Exercise » Show all lines containing "украшения" from the data below.

[Extracted page text data]

[Start of Attachment]

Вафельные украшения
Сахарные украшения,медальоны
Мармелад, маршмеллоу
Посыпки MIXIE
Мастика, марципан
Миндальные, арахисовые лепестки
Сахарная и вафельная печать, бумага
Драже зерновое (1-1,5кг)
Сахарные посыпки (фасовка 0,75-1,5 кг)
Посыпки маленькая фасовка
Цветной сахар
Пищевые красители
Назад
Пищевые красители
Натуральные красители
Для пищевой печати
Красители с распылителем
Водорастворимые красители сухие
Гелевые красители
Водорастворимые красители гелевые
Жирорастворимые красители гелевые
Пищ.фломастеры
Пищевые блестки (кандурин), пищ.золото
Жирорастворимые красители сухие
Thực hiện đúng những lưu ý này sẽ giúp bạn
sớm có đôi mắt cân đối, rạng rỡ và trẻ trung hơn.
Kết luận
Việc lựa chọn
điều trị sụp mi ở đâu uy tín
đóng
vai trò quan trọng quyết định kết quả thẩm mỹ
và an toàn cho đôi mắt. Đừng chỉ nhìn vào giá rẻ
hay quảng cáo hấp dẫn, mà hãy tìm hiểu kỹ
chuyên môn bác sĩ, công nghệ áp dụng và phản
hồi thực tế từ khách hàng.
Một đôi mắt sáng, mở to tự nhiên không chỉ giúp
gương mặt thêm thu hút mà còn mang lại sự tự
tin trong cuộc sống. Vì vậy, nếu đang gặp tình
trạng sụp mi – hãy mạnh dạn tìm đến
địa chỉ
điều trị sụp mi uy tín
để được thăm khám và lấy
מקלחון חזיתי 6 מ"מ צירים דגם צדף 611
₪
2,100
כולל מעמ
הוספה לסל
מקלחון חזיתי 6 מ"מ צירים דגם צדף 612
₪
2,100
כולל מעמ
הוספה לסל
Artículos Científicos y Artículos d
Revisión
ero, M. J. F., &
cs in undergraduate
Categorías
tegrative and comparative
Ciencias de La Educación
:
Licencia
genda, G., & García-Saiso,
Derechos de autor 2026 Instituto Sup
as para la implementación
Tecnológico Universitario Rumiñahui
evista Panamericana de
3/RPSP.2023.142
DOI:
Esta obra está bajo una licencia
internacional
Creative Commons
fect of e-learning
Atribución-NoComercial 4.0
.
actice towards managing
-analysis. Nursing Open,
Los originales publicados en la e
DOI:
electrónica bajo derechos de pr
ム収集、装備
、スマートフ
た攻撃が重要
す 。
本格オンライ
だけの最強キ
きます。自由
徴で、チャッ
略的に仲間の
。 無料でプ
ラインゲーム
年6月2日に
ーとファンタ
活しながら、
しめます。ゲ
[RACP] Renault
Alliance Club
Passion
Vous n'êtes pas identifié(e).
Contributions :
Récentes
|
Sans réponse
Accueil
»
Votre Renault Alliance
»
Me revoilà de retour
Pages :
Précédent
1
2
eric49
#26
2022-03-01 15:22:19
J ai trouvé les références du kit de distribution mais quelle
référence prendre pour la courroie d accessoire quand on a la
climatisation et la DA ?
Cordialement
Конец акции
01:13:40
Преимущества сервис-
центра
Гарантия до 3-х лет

[End of Attachment]

Output »
Вафельные украшения
Сахарные украшения,медальоны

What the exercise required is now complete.